Javier Del Río Alba
Arzobispo de Arequipa
Con el Domingo de Ramos, comenzamos la Semana Santa, la más grande de todas las semanas. En ella, hacemos un paréntesis en los quehaceres que demandan la mayor parte de nuestras jornadas a lo largo del año y nos damos tiempo para acompañar a Jesús en sus últimos días terrenales, contemplando así, el gran misterio de amor que nos revela su Pascua: su paso de la muerte a la vida.
En el marco de su entrada a Jerusalén y donde es recibido como el rey —mesías anunciado por Dios a través de los profetas y su aparición resucitado—, Jesucristo lleva a pleno cumplimiento la misión para la que su padre lo envió a este mundo: dar la vida para el perdón de nuestros pecados y resucitar para nuestra divinización, es decir, para hacer posible que los hombres y mujeres de todos los tiempos, seamos “santos e inmaculados ante Dios por el amor” (Efesios 1:4) y así, alcancemos la plenitud para la que hemos sido creados, “porque Dios no ha enviado a su hijo al mundo para juzgar al mundo, sino para que el mundo se salve por Él” (Juan 3:17).
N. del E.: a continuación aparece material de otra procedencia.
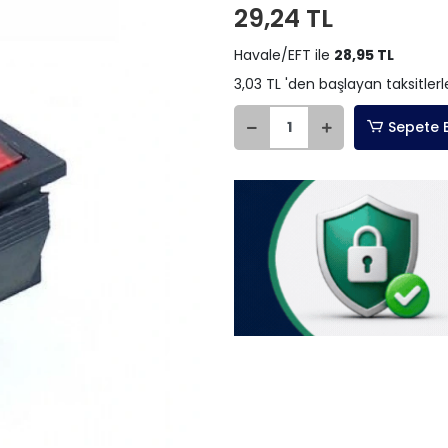
29,24 TL
Havale/EFT ile
28,95 TL
3,03 TL 'den başlayan taksitlerl
Sepete 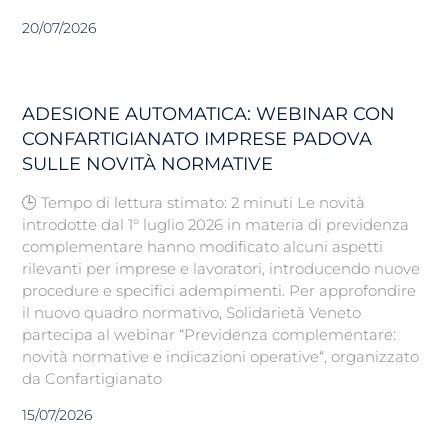
20/07/2026
ADESIONE AUTOMATICA: WEBINAR CON
CONFARTIGIANATO IMPRESE PADOVA
SULLE NOVITÀ NORMATIVE
🕒 Tempo di lettura stimato: 2 minuti Le novità
introdotte dal 1° luglio 2026 in materia di previdenza
complementare hanno modificato alcuni aspetti
rilevanti per imprese e lavoratori, introducendo nuove
procedure e specifici adempimenti. Per approfondire
il nuovo quadro normativo, Solidarietà Veneto
partecipa al webinar “Previdenza complementare:
novità normative e indicazioni operative“, organizzato
da Confartigianato
15/07/2026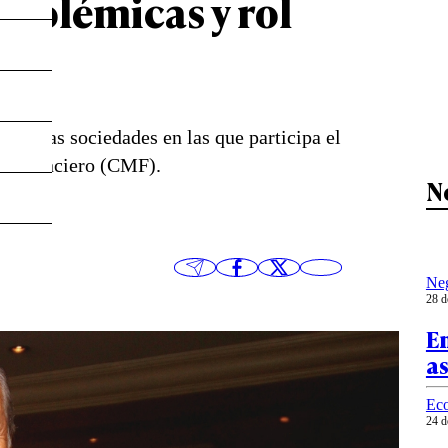
 polémicas y rol
do
n de las sociedades en las que participa el
o Financiero (CMF).
N
Ne
28 d
E
a
Ec
24 d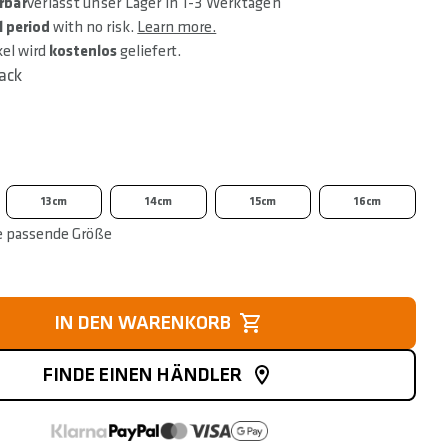
rbar
verlässt unser Lager in 1-3 Werktagen
l period
with no risk.
Learn more.
kel wird
kostenlos
geliefert.
ack
13cm
14cm
15cm
16cm
e passende Größe
IN DEN WARENKORB
FINDE EINEN HÄNDLER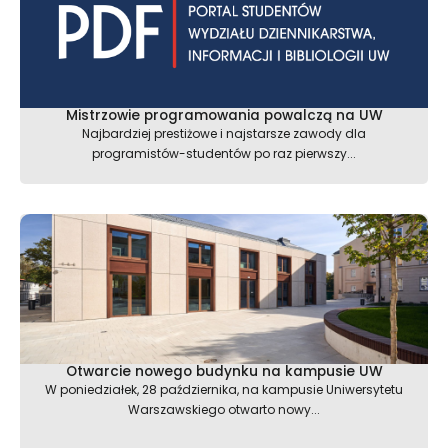
Mistrzowie programowania powalczą na UW
Najbardziej prestiżowe i najstarsze zawody dla
programistów-studentów po raz pierwszy...
Otwarcie nowego budynku na kampusie UW
W poniedziałek, 28 października, na kampusie Uniwersytetu
Warszawskiego otwarto nowy...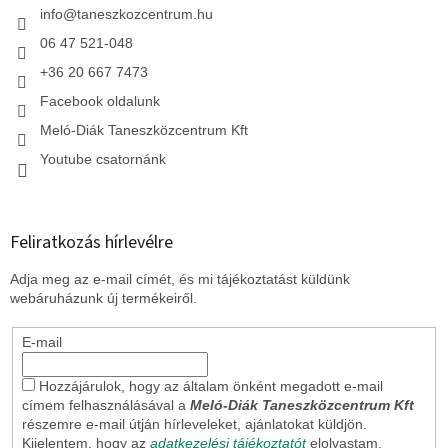
c
info
@
taneszkozcentrum.hu
06 47 521-048
+36 20 667 7473
Facebook oldalunk
Meló-Diák Taneszközcentrum Kft
Youtube csatornánk
Feliratkozás hírlevélre
Adja meg az e-mail címét, és mi tájékoztatást küldünk
webáruházunk új termékeiről.
E-mail
Hozzájárulok, hogy az általam önként megadott e-mail
címem felhasználásával a
Meló-Diák Taneszközcentrum Kft
részemre e-mail útján hírleveleket, ajánlatokat küldjön.
Kijelentem, hogy az
adatkezelési tájékoztatót
elolvastam.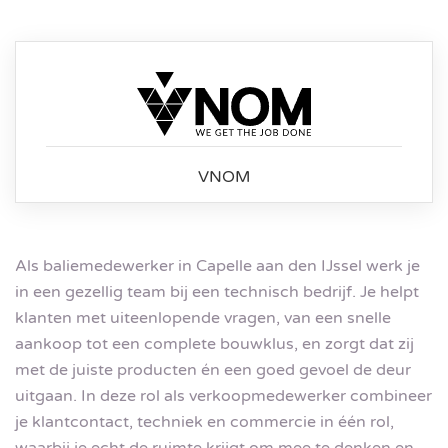
VNOM
Als baliemedewerker in Capelle aan den IJssel werk je
in een gezellig team bij een technisch bedrijf. Je helpt
klanten met uiteenlopende vragen, van een snelle
aankoop tot een complete bouwklus, en zorgt dat zij
met de juiste producten én een goed gevoel de deur
uitgaan. In deze rol als verkoopmedewerker combineer
je klantcontact, techniek en commercie in één rol,
waarbij je echt de ruimte krijgt om mee te denken en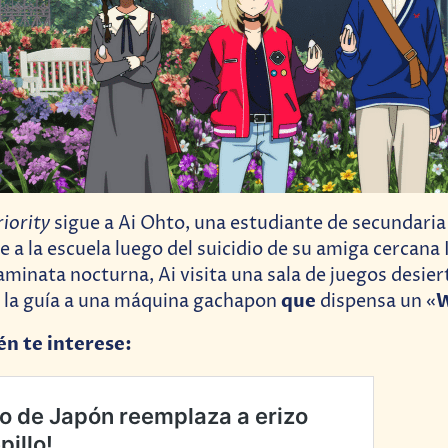
iority
sigue a Ai Ohto, una estudiante de secundari
a la escuela luego del suicidio de su amiga cercana
minata nocturna, Ai visita una sala de juegos desier
que
W
a la guía a una máquina gachapon
dispensa un «
én te interese: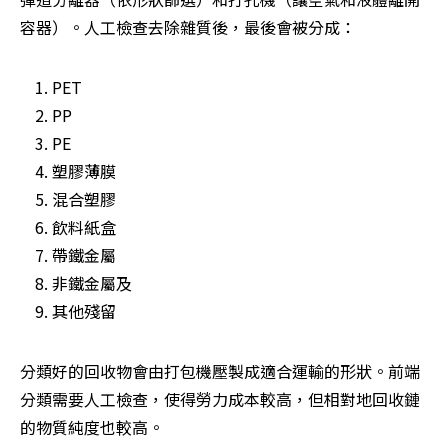
容器）。人工檢查去除雜質後，最後會被分成：
PET
PP
PE
塑膠薄膜
混合塑膠
飲料紙盒
帶鐵金屬
非鐵金屬及
其他殘留
分類好的回收物會由打包機壓製成適合運輸的形狀。前端
分類需要人工檢查，使得勞力成本較高，但相對地回收鏈
的物質純度也較高。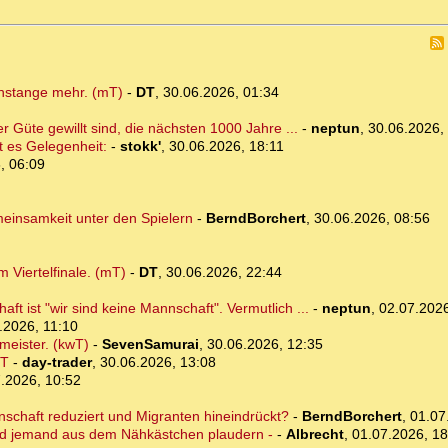
chstange mehr. (mT)
-
DT
,
30.06.2026, 01:34
r Güte gewillt sind, die nächsten 1000 Jahre ...
-
neptun
,
30.06.2026,
t es Gelegenheit:
-
stokk'
,
30.06.2026, 18:11
, 06:09
meinsamkeit unter den Spielern
-
BerndBorchert
,
30.06.2026, 08:56
 Viertelfinale. (mT)
-
DT
,
30.06.2026, 22:44
t ist "wir sind keine Mannschaft". Vermutlich ...
-
neptun
,
02.07.2026
.2026, 11:10
meister. (kwT)
-
SevenSamurai
,
30.06.2026, 12:35
mT
-
day-trader
,
30.06.2026, 13:08
.2026, 10:52
nschaft reduziert und Migranten hineindrückt?
-
BerndBorchert
,
01.07
ird jemand aus dem Nähkästchen plaudern -
-
Albrecht
,
01.07.2026, 18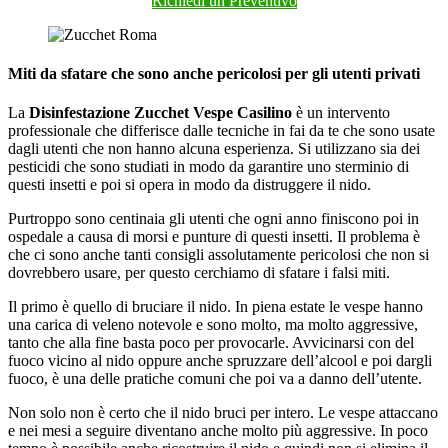
Richiedi un Preventivo
Miti da sfatare che sono anche pericolosi per gli utenti privati
La
Disinfestazione Zucchet Vespe Casilino
è un intervento
professionale che differisce dalle tecniche in fai da te che sono usate
dagli utenti che non hanno alcuna esperienza. Si utilizzano sia dei
pesticidi che sono studiati in modo da garantire uno sterminio di
questi insetti e poi si opera in modo da distruggere il nido.
Purtroppo sono centinaia gli utenti che ogni anno finiscono poi in
ospedale a causa di morsi e punture di questi insetti. Il problema è
che ci sono anche tanti consigli assolutamente pericolosi che non si
dovrebbero usare, per questo cerchiamo di sfatare i falsi miti.
Il primo è quello di bruciare il nido. In piena estate le vespe hanno
una carica di veleno notevole e sono molto, ma molto aggressive,
tanto che alla fine basta poco per provocarle. Avvicinarsi con del
fuoco vicino al nido oppure anche spruzzare dell’alcool e poi dargli
fuoco, è una delle pratiche comuni che poi va a danno dell’utente.
Non solo non è certo che il nido bruci per intero. Le vespe attaccano
e nei mesi a seguire diventano anche molto più aggressive. In poco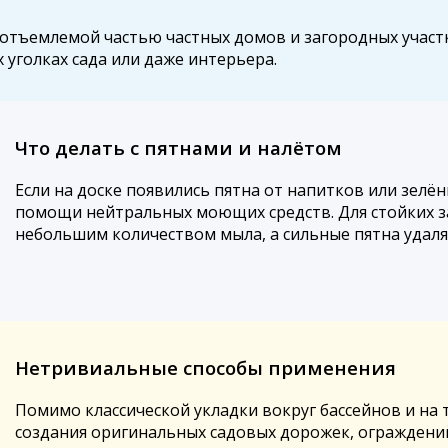
отъемлемой частью частных домов и загородных участк
 уголках сада или даже интерьера.
Что делать с пятнами и налётом
Если на доске появились пятна от напитков или зелё
помощи нейтральных моющих средств. Для стойких за
небольшим количеством мыла, а сильные пятна удаля
Нетривиальные способы применения
Помимо классической укладки вокруг бассейнов и на 
создания оригинальных садовых дорожек, ограждений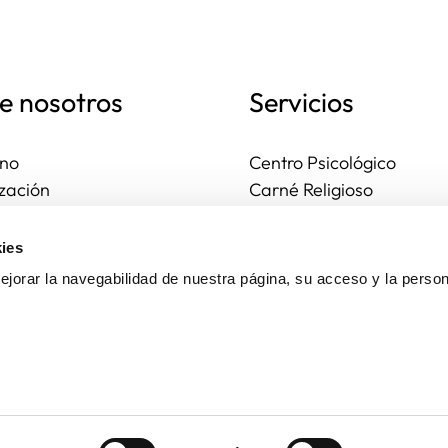
e nosotros
Servicios
no
Centro Psicológico
zación
Carné Religioso
ales y diocesanas
Publicaciones
os seguros
Ayudas
ies
to
Actividades
jorar la navegabilidad de nuestra página, su acceso y la person
Asesoría Jurídica
Ejercicios espirituales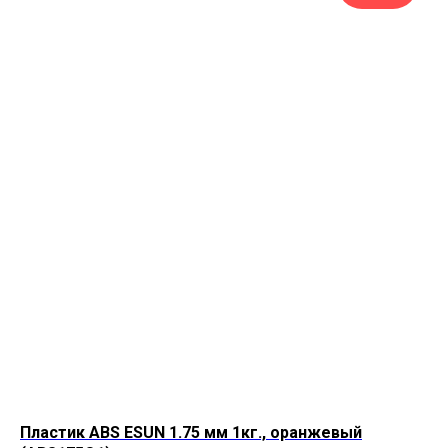
Пластик ABS ESUN 1.75 мм 1кг., оранжевый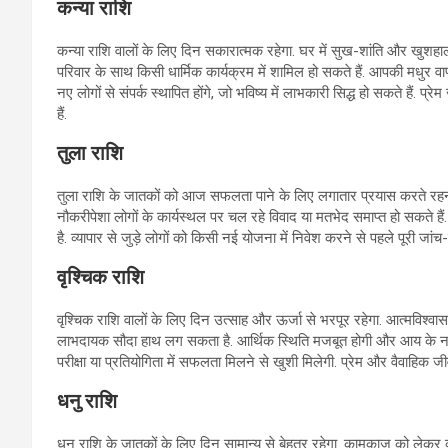
कन्या राशि
कन्या राशि वालों के लिए दिन सकारात्मक रहेगा. घर में सुख-शांति और खुशहाली 
परिवार के साथ किसी धार्मिक कार्यक्रम में शामिल हो सकते हैं. आपकी मधुर वाणी 
नए लोगों से संपर्क स्थापित होंगे, जो भविष्य में लाभकारी सिद्ध हो सकते हैं
हैं.
तुला राशि
तुला राशि के जातकों को आज सफलता पाने के लिए लगातार प्रयास करते रहन
नौकरीपेशा लोगों के कार्यस्थल पर चल रहे विवाद या मतभेद समाप्त हो सकते ह
है. व्यापार से जुड़े लोगों को किसी नई योजना में निवेश करने से पहले पूरी ज
वृश्चिक राशि
वृश्चिक राशि वालों के लिए दिन उत्साह और ऊर्जा से भरपूर रहेगा. आत्मविश्वास
लाभदायक सौदा हाथ लग सकता है. आर्थिक स्थिति मजबूत होगी और आय के नए स्रोत प्
परीक्षा या प्रतियोगिता में सफलता मिलने से खुशी मिलेगी. प्रेम और वैवाहिक 
धनु राशि
धनु राशि के जातकों के लिए दिन सामान्य से बेहतर रहेगा. कामकाज को लेकर व्य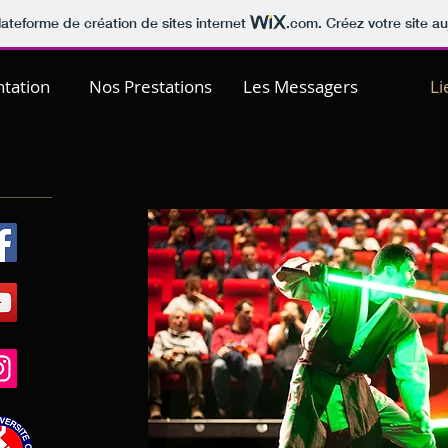
lateforme de création de sites internet
.com
. Créez votre site au
tation
Nos Prestations
Les Messagers
Li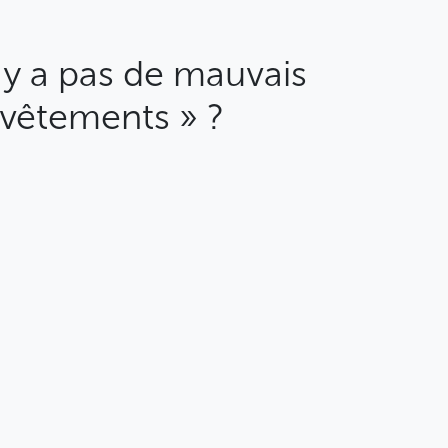
'y a pas de mauvais
 vêtements » ?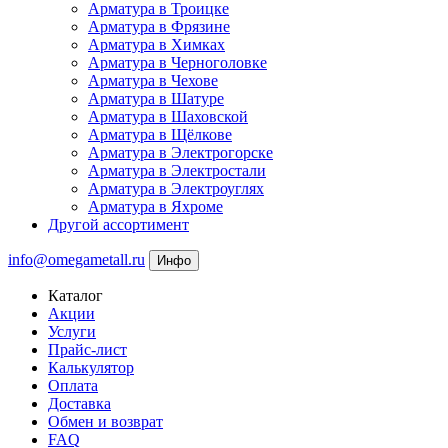
Арматура в Троицке
Арматура в Фрязине
Арматура в Химках
Арматура в Черноголовке
Арматура в Чехове
Арматура в Шатуре
Арматура в Шаховской
Арматура в Щёлкове
Арматура в Электрогорске
Арматура в Электростали
Арматура в Электроуглях
Арматура в Яхроме
Другой ассортимент
info@omegametall.ru
Инфо
Каталог
Акции
Услуги
Прайс-лист
Калькулятор
Оплата
Доставка
Обмен и возврат
FAQ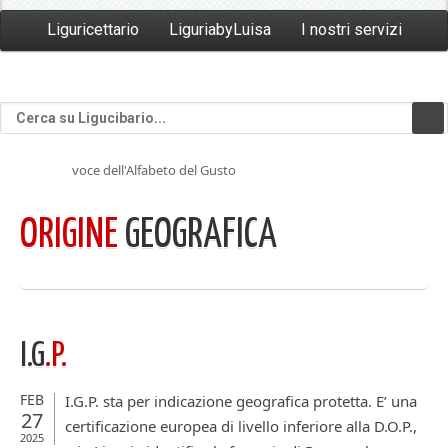
Liguricettario
LiguriabyLuisa
I nostri servizi
voce dell'Alfabeto del Gusto
ORIGINE
GEOGRAFICA
I.G
.P.
FEB
I.G.P. sta per indicazione geografica protetta. E’ una
27
certificazione europea di livello inferiore alla D.O.P.,
2025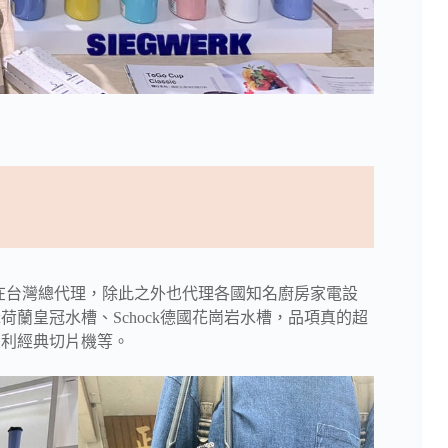
美學家電在台灣總代理，除此之外也代理各國知名廚房家電設
nox荷蘭皇冠水槽、Schock德國花崗岩水槽，品項真的超
l義大利經典切片機等。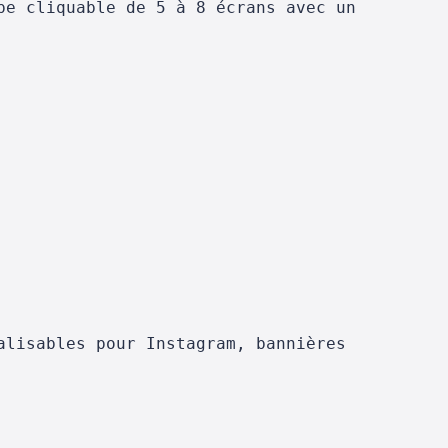
pe cliquable de 5 à 8 écrans avec un
alisables pour Instagram, bannières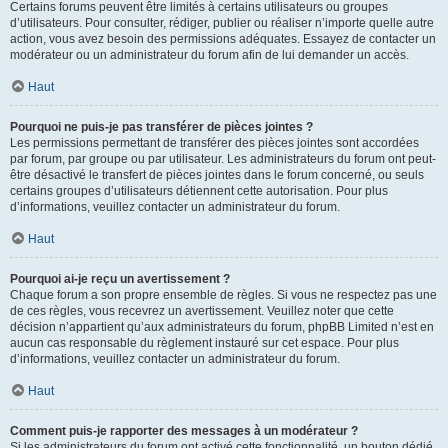
Certains forums peuvent être limités à certains utilisateurs ou groupes
d’utilisateurs. Pour consulter, rédiger, publier ou réaliser n’importe quelle autre
action, vous avez besoin des permissions adéquates. Essayez de contacter un
modérateur ou un administrateur du forum afin de lui demander un accès.
Haut
Pourquoi ne puis-je pas transférer de pièces jointes ?
Les permissions permettant de transférer des pièces jointes sont accordées
par forum, par groupe ou par utilisateur. Les administrateurs du forum ont peut-
être désactivé le transfert de pièces jointes dans le forum concerné, ou seuls
certains groupes d’utilisateurs détiennent cette autorisation. Pour plus
d’informations, veuillez contacter un administrateur du forum.
Haut
Pourquoi ai-je reçu un avertissement ?
Chaque forum a son propre ensemble de règles. Si vous ne respectez pas une
de ces règles, vous recevrez un avertissement. Veuillez noter que cette
décision n’appartient qu’aux administrateurs du forum, phpBB Limited n’est en
aucun cas responsable du règlement instauré sur cet espace. Pour plus
d’informations, veuillez contacter un administrateur du forum.
Haut
Comment puis-je rapporter des messages à un modérateur ?
Si les administrateurs du forum ont activé cette fonctionnalité, un bouton dédié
Ese marco triunfal de las aclamaciones del Domingo de Ramos y las apariciones de Cristo resucitado, contiene un acontecimiento central: el total abajamiento de Dios hasta lo más profundo del mal del hombre y del infierno al que nos somete el mismo. Como enseña el catecismo de la Iglesia católica, “los pecadores mismos fueron los autores y como los instrumentos de todas las penas que soportó el divino redentor” y, entre estos pecadores, “la Iglesia católica no duda en imputar a los cristianos la responsabilidad más grave en el suplicio de Jesús”, pues como dijo san Francisco de Asís, “los demonios no son los que le han crucificado; eres tú, quien con ellos, lo has crucificado y lo sigues crucificando todavía, deleitándote en los vicios y en los pecados” (CEC 598). Son nuestros pecados, los que han hecho sufrir a Jesús la ignominia de la cruz.
En Jesucristo crucificado, queda a la vista el misterio del mal que habita en el corazón del hombre; pero queda también de manifiesto —y con mucho mayor esplendor— el amor de Dios para con nosotros, pecadores. Escribe san Juan, “en esto consiste el amor: no en que nosotros hayamos amado a Dios, sino en que Él nos amó y nos envió a su hijo como propiciación por nuestros pecados” (1 Juan 4:10); y dice san Pablo, “La prueba de que Dios nos ama es que Cristo, siendo nosotros todavía pecadores, murió por nosotros” (Romanos 5:8).
El centro de la Semana Santa, entonces, es el amor de Dios manifestado en Cristo Jesús y la sabiduría de Dios revelada en Cristo crucificado y resucitado. El aparente fracaso de Jesús, que en la cruz experimenta el abandono de todos, hasta de su Padre (Salmo 21), es en realidad el gran momento de su victoria; la victoria del bien sobre el mal, del amor sobre el odio, de la comunión sobre la división.
En la cruz, Cristo comienza a reinar y en esta Semana Santa, viene a buscarnos para hacer pascua con nosotros, es decir para pasarnos con Él, de la muerte de nuestros pecados a la gloria de su resurrección. Salgamos a su encuentro, dejemos que Él haga esa obra en nosotros y comenzaremos a experimentar —en este mundo— la vida que no tiene fin.